The Geneva Motor Show has indicated that there is a strong interest for the greener cars across the Globe. Almost all the companies are gearing towards a green future. While Toyota is ahead in the race with the Prius being already successfully marketed, Chevrolet is catching up with Volt and Nissan is all set to launch Leaf.
From the initial results of Toyota’s Prius sales, it is clear the consumers are willing to lap up the hybrids. Nissan has been so successful in creating a buzz for the ‘Leaf’ that people are really anxious to have a ‘Leaf’ as a prized electric car possession. Infact, things seem to point towards a greener future for the cars.
However, the question behind all this glitz and glamour of new product launches for hybrid and electric vehicles is whether or not we are geared towards attaining green and electric environment? There are a few concerns on the way. Like the question that are we really so sure that the batteries that will drive electric cars won’t have any implicit or explicit impact on the environment? Or better still, who will be offering the batteries to provide a decent mileage on a full recharge of the battery? Or, who will fund the building of electric charging stations across streets and towns? Infact, there are more unanswered questions than the ones that have any concrete answer.
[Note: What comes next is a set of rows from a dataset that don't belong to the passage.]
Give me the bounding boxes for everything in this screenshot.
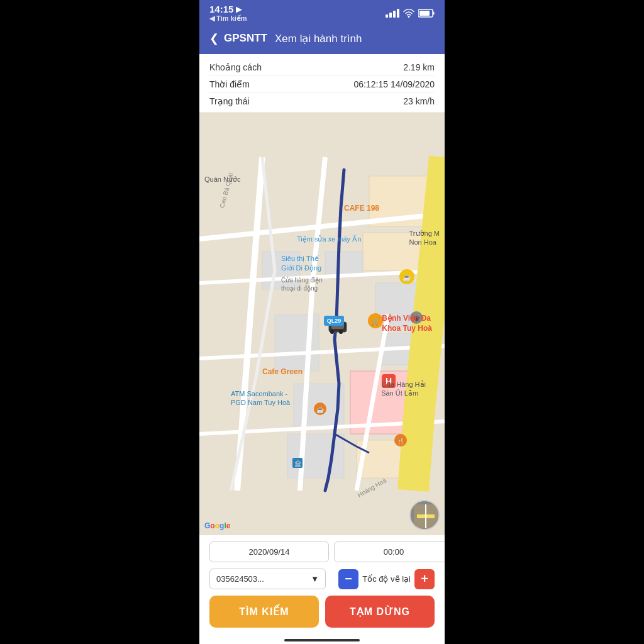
brand-label: GPSNTT [224, 32, 267, 45]
info-panel: Khoảng cách 2.19 km Thời điểm 06:12:15 1… [199, 54, 445, 113]
map-container[interactable]: QL29 🛒 🎓 ☕ H ☕ 🍴 🏦 Quán Nướ [199, 113, 445, 535]
start-date-input[interactable] [209, 541, 329, 562]
svg-text:H: H [386, 376, 392, 386]
status-label: Trạng thái [209, 96, 250, 106]
svg-text:🎓: 🎓 [413, 314, 421, 323]
time-value: 06:12:15 14/09/2020 [354, 79, 435, 89]
time-label: Thời điểm [209, 79, 250, 89]
info-row-distance: Khoảng cách 2.19 km [209, 59, 435, 76]
speed-label: Tốc độ vẽ lại [362, 574, 411, 584]
status-time: 14:15 [209, 4, 233, 14]
svg-point-20 [339, 330, 343, 334]
svg-rect-1 [433, 12, 435, 15]
svg-text:QL29: QL29 [327, 318, 341, 324]
action-buttons-row: TÌM KIẾM TẠM DỪNG [209, 596, 435, 628]
svg-rect-14 [325, 252, 363, 277]
vehicle-select[interactable]: 035624503... ▼ [209, 569, 326, 589]
info-row-time: Thời điểm 06:12:15 14/09/2020 [209, 76, 435, 93]
home-bar [199, 634, 445, 644]
status-value: 23 km/h [403, 96, 435, 106]
bottom-controls: 035624503... ▼ − Tốc độ vẽ lại + TÌM KIẾ… [199, 535, 445, 634]
speed-plus-button[interactable]: + [414, 569, 435, 589]
dropdown-icon: ▼ [311, 574, 319, 584]
svg-text:🍴: 🍴 [397, 437, 405, 445]
google-logo: Google [204, 521, 230, 530]
vehicle-id-label: 035624503... [216, 574, 264, 584]
svg-point-19 [330, 330, 334, 334]
status-bar: 14:15 ▶ ◀ Tìm kiếm [199, 0, 445, 25]
pause-button[interactable]: TẠM DỪNG [325, 596, 435, 628]
search-button[interactable]: TÌM KIẾM [209, 596, 319, 628]
svg-text:🏦: 🏦 [294, 460, 302, 467]
app-header: ❮ GPSNTT Xem lại hành trình [199, 25, 445, 54]
wifi-icon [403, 9, 414, 18]
location-icon: ▶ [236, 5, 242, 14]
speed-minus-button[interactable]: − [338, 569, 358, 589]
speed-control: − Tốc độ vẽ lại + [332, 569, 435, 589]
svg-text:☕: ☕ [316, 406, 325, 414]
home-indicator [284, 639, 360, 641]
page-title: Xem lại hành trình [275, 32, 362, 45]
svg-text:☕: ☕ [402, 273, 411, 282]
distance-value: 2.19 km [403, 62, 435, 72]
date-time-row [209, 541, 435, 562]
svg-rect-13 [262, 252, 300, 289]
svg-rect-2 [419, 11, 430, 16]
back-button[interactable]: ❮ [209, 31, 219, 45]
map-thumbnail[interactable] [409, 500, 440, 530]
status-icons [386, 9, 435, 18]
signal-bars [386, 9, 399, 18]
svg-text:🛒: 🛒 [371, 316, 380, 326]
start-time-input[interactable] [334, 541, 445, 562]
battery-icon [418, 9, 435, 18]
info-row-status: Trạng thái 23 km/h [209, 93, 435, 109]
distance-label: Khoảng cách [209, 62, 262, 72]
svg-rect-11 [287, 434, 344, 478]
vehicle-speed-row: 035624503... ▼ − Tốc độ vẽ lại + [209, 569, 435, 589]
back-label[interactable]: ◀ Tìm kiếm [209, 14, 247, 23]
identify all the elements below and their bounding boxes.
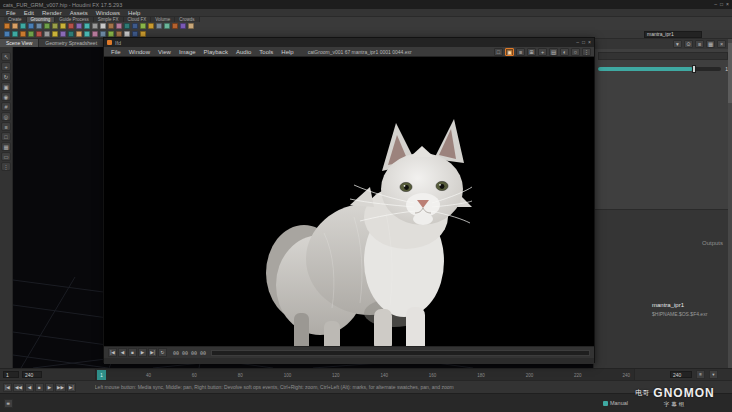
shelf-tab[interactable]: Volume: [151, 17, 175, 22]
shelf-tool-icon[interactable]: [124, 23, 130, 29]
shelf-tool-icon[interactable]: [188, 23, 194, 29]
expand-icon[interactable]: ▾: [673, 40, 682, 48]
measure-tool-icon[interactable]: ▭: [1, 152, 11, 161]
shelf-tool-icon[interactable]: [164, 23, 170, 29]
timeline-menu-button[interactable]: ≡: [696, 370, 705, 379]
handle-tool-icon[interactable]: ◉: [1, 92, 11, 101]
mplay-menu-image[interactable]: Image: [175, 49, 200, 55]
zoom-icon[interactable]: ○: [571, 48, 580, 56]
view-tool-icon[interactable]: ◎: [1, 112, 11, 121]
next-keyframe-button[interactable]: ▶▶: [55, 383, 66, 392]
shelf-tool-icon[interactable]: [36, 31, 42, 37]
shelf-tool-icon[interactable]: [92, 31, 98, 37]
loop-button[interactable]: ↻: [158, 348, 167, 357]
mplay-titlebar[interactable]: Ifd –□×: [104, 38, 594, 47]
go-end-button[interactable]: ▶|: [67, 383, 76, 392]
list-icon[interactable]: ≡: [695, 40, 704, 48]
mplay-menu-audio[interactable]: Audio: [232, 49, 255, 55]
parameter-slider[interactable]: [598, 67, 721, 71]
shelf-tool-icon[interactable]: [92, 23, 98, 29]
maximize-icon[interactable]: □: [720, 2, 723, 7]
shelf-tool-icon[interactable]: [20, 23, 26, 29]
shelf-tool-icon[interactable]: [180, 23, 186, 29]
menu-item-edit[interactable]: Edit: [20, 10, 38, 16]
channel-list-icon[interactable]: ≡: [516, 48, 525, 56]
shelf-tool-icon[interactable]: [140, 23, 146, 29]
options-icon[interactable]: ⋮: [1, 162, 11, 171]
menu-item-help[interactable]: Help: [124, 10, 144, 16]
shelf-tab[interactable]: Crowds: [175, 17, 199, 22]
shelf-tool-icon[interactable]: [44, 23, 50, 29]
shelf-tool-icon[interactable]: [172, 23, 178, 29]
shelf-tool-icon[interactable]: [84, 23, 90, 29]
frame-end-field[interactable]: 240: [22, 371, 42, 378]
frame-range-end-field[interactable]: 240: [670, 371, 692, 378]
rotate-tool-icon[interactable]: ↻: [1, 72, 11, 81]
shelf-tab[interactable]: Cloud FX: [124, 17, 152, 22]
shelf-tab[interactable]: Create: [4, 17, 27, 22]
go-start-button[interactable]: |◀: [3, 383, 12, 392]
shelf-tab[interactable]: Simple FX: [94, 17, 124, 22]
stop-button[interactable]: ■: [35, 383, 44, 392]
shelf-tool-icon[interactable]: [68, 23, 74, 29]
pane-tab[interactable]: Scene View: [0, 39, 39, 47]
shelf-tool-icon[interactable]: [36, 23, 42, 29]
shelf-tool-icon[interactable]: [12, 23, 18, 29]
shelf-tool-icon[interactable]: [76, 23, 82, 29]
menu-item-render[interactable]: Render: [38, 10, 66, 16]
mplay-menu-file[interactable]: File: [107, 49, 125, 55]
pane-tab[interactable]: Geometry Spreadsheet: [39, 39, 104, 47]
scrollbar-thumb[interactable]: [728, 43, 732, 103]
shelf-tool-icon[interactable]: [4, 31, 10, 37]
scale-tool-icon[interactable]: ▣: [1, 82, 11, 91]
shelf-tool-icon[interactable]: [116, 23, 122, 29]
status-menu-button[interactable]: ≣: [4, 399, 13, 408]
pin-icon[interactable]: ⊙: [684, 40, 693, 48]
play-reverse-button[interactable]: ◀: [25, 383, 34, 392]
mplay-menu-view[interactable]: View: [154, 49, 175, 55]
shelf-tool-icon[interactable]: [100, 23, 106, 29]
brush-tool-icon[interactable]: ≡: [1, 122, 11, 131]
shelf-tool-icon[interactable]: [28, 23, 34, 29]
shelf-tool-icon[interactable]: [148, 23, 154, 29]
histogram-icon[interactable]: ▤: [549, 48, 558, 56]
mplay-menu-playback[interactable]: Playback: [200, 49, 232, 55]
parameter-text-field[interactable]: [598, 52, 728, 60]
shelf-tab[interactable]: Guide Process: [55, 17, 94, 22]
jump-start-button[interactable]: |◀: [108, 348, 117, 357]
mplay-menu-tools[interactable]: Tools: [255, 49, 277, 55]
shelf-tool-icon[interactable]: [132, 23, 138, 29]
shelf-tool-icon[interactable]: [52, 31, 58, 37]
minimize-icon[interactable]: –: [714, 2, 717, 7]
menu-item-file[interactable]: File: [2, 10, 20, 16]
snap-tool-icon[interactable]: #: [1, 102, 11, 111]
shelf-tool-icon[interactable]: [4, 23, 10, 29]
menu-item-windows[interactable]: Windows: [92, 10, 124, 16]
shelf-tool-icon[interactable]: [108, 23, 114, 29]
render-node-field[interactable]: mantra_ipr1: [644, 31, 702, 38]
mplay-timeline-strip[interactable]: [211, 350, 590, 356]
mplay-menu-help[interactable]: Help: [277, 49, 297, 55]
jump-end-button[interactable]: ▶|: [148, 348, 157, 357]
shelf-tool-icon[interactable]: [12, 31, 18, 37]
mplay-close-icon[interactable]: ×: [588, 40, 591, 45]
frame-start-field[interactable]: 1: [3, 371, 19, 378]
shelf-tool-icon[interactable]: [28, 31, 34, 37]
prev-keyframe-button[interactable]: ◀◀: [13, 383, 24, 392]
ab-compare-icon[interactable]: ▣: [505, 48, 514, 56]
shelf-tool-icon[interactable]: [84, 31, 90, 37]
move-tool-icon[interactable]: +: [1, 62, 11, 71]
shelf-tool-icon[interactable]: [20, 31, 26, 37]
shelf-tool-icon[interactable]: [44, 31, 50, 37]
inspect-pixel-icon[interactable]: +: [538, 48, 547, 56]
shelf-tool-icon[interactable]: [76, 31, 82, 37]
preferences-icon[interactable]: ⋮: [582, 48, 591, 56]
play-button[interactable]: ▶: [45, 383, 54, 392]
tile-layout-icon[interactable]: ⊞: [527, 48, 536, 56]
sculpt-tool-icon[interactable]: □: [1, 132, 11, 141]
shelf-tab[interactable]: Grooming: [27, 17, 56, 22]
layout-icon[interactable]: ▦: [706, 40, 715, 48]
menu-item-assets[interactable]: Assets: [66, 10, 92, 16]
mplay-image-area[interactable]: [104, 57, 594, 346]
shelf-tool-icon[interactable]: [60, 23, 66, 29]
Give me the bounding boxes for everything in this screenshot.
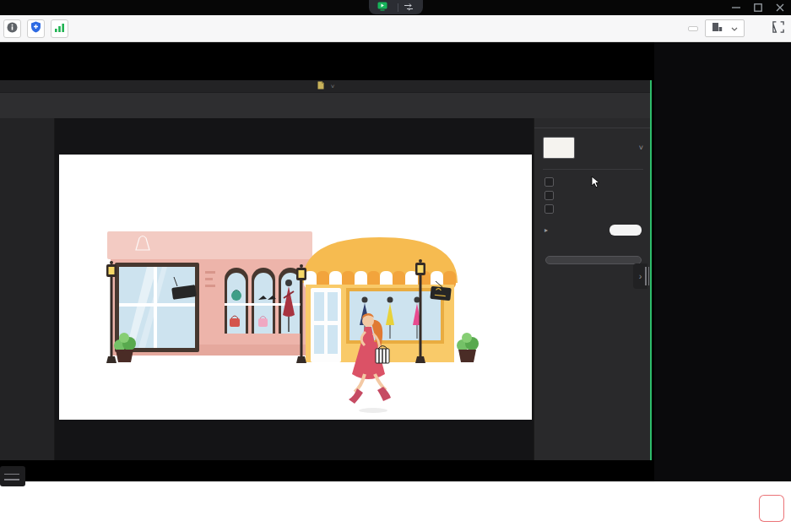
minimize-button[interactable] bbox=[731, 3, 740, 13]
layout-icon bbox=[712, 22, 723, 35]
current-slide[interactable] bbox=[59, 155, 532, 420]
meeting-bottom-toolbar bbox=[0, 481, 791, 532]
meeting-toolbar bbox=[0, 15, 791, 42]
fullscreen-button[interactable] bbox=[770, 20, 787, 37]
maximize-button[interactable] bbox=[753, 3, 762, 13]
viewing-screen-pill[interactable] bbox=[369, 0, 423, 14]
close-button[interactable] bbox=[775, 3, 784, 13]
pill-divider bbox=[398, 3, 398, 12]
checkbox-body[interactable] bbox=[544, 191, 642, 200]
checkbox[interactable] bbox=[544, 204, 554, 214]
encryption-button[interactable] bbox=[27, 19, 45, 38]
chevron-down-icon: ˅ bbox=[639, 144, 643, 152]
clothing-store-illustration bbox=[59, 155, 532, 420]
checkbox[interactable] bbox=[544, 177, 554, 187]
slide-navigator bbox=[0, 118, 55, 460]
fullscreen-icon bbox=[772, 21, 784, 36]
slide-layout-selector[interactable]: ˅ bbox=[543, 137, 643, 159]
shield-plus-icon bbox=[30, 21, 41, 36]
edit-slide-layout-button[interactable] bbox=[545, 256, 642, 264]
format-panel: ˅ ▸ bbox=[534, 118, 652, 460]
keynote-titlebar: ˅ bbox=[0, 80, 652, 92]
mouse-cursor bbox=[591, 176, 600, 192]
format-panel-title bbox=[534, 118, 652, 128]
share-border-highlight bbox=[650, 80, 652, 460]
window-titlebar bbox=[0, 0, 791, 15]
title-dropdown-icon[interactable]: ˅ bbox=[331, 83, 335, 90]
keynote-body: ˅ ▸ bbox=[0, 118, 652, 460]
chevron-down-icon bbox=[731, 23, 738, 34]
slide-canvas bbox=[55, 118, 534, 460]
info-icon bbox=[7, 21, 18, 36]
meeting-info-button[interactable] bbox=[3, 19, 21, 38]
signal-bars-icon bbox=[54, 21, 65, 36]
disclosure-arrow-icon[interactable]: ▸ bbox=[544, 226, 548, 234]
background-row[interactable]: ▸ bbox=[544, 225, 642, 236]
network-quality-button[interactable] bbox=[51, 19, 68, 38]
shared-screen-view: ˅ bbox=[0, 42, 654, 481]
panel-drag-handle[interactable] bbox=[645, 267, 649, 285]
document-icon bbox=[317, 81, 324, 91]
checkbox-slide-number[interactable] bbox=[544, 204, 642, 214]
participants-sidebar bbox=[654, 42, 791, 481]
meeting-timer bbox=[688, 26, 698, 31]
checkbox[interactable] bbox=[544, 191, 554, 200]
switch-windows-icon[interactable] bbox=[404, 3, 414, 13]
screen-share-green-icon bbox=[377, 2, 387, 13]
background-color-swatch[interactable] bbox=[610, 225, 642, 236]
window-controls bbox=[731, 0, 784, 15]
keynote-toolbar bbox=[0, 92, 652, 118]
view-mode-button[interactable] bbox=[705, 19, 745, 37]
end-meeting-button[interactable] bbox=[759, 495, 784, 522]
layout-thumbnail bbox=[543, 137, 575, 159]
potted-plant bbox=[457, 333, 479, 362]
navigator-tooltip bbox=[0, 466, 25, 486]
As of now, anything that does not have a gas-engine seems to be mistaken as a greener alternative. Compared to the present day CO2 emission-ridden automotive technology, the hybrids and electric cars seem to have been given a clean chit as far as environment is concerned. Nobody seems to be interested in thinking about common sense questions that are going to decide whether these cars will be eventually adopted for use by consumers.
And if the consumers were to adopt the hybrids globally, whether the cars will be adopted at the level of Lexus sales in the US or at the level of a normal and compact small car that is driven by majority population.
In the first instance, we need to understand whether automobile manufacturers would be able to deliver commercially viable hybrid vehicles. And they need to do so consistently. So, we are looking at a uniform supply of hybrids year after year. And on a similar basis, we are looking at consistent maintenance for these cars year on year.Are the manufacturers ok with this?
Next, we need to ask the source of batteries that will power the hybrids and electric cars. Current research and technology does not allow a very high mileage on a full-recharge of the batteries. Furthermore, the weight of the batteries and number of units that will be used to power-up these cars needs to be brought down for a mass-scale adoption of hybrids.
And then you need to consider the massive investment that needs to be made in creating docking stations for charging electric vehicles in towns. While the Governments have shown initial interests in putting in the investments to build charging stations, there are other operational and maintenance issues that need to be taken care of.
Finally, if the hybrids and electric cars were to remain within the realms of a few towns and States in the US and a few countries in the European market then the cars would qualify to be called electric gadgets rather than mass-market products that can drive people in the West and across the Globe.
Effective green technology needs to be able to produce products that are mass-market and not niche-dominated. While there is a clear fad for hybrids and electric vehicles as of now, next couple of years will throw in the pointers if the hybrid technology is able to deliver on what is promised – A Green & Clean Environment across the Globe. Until then, we will continue to see a surge in scores of new vehicle launch ceremonies at motor shows across the Globe.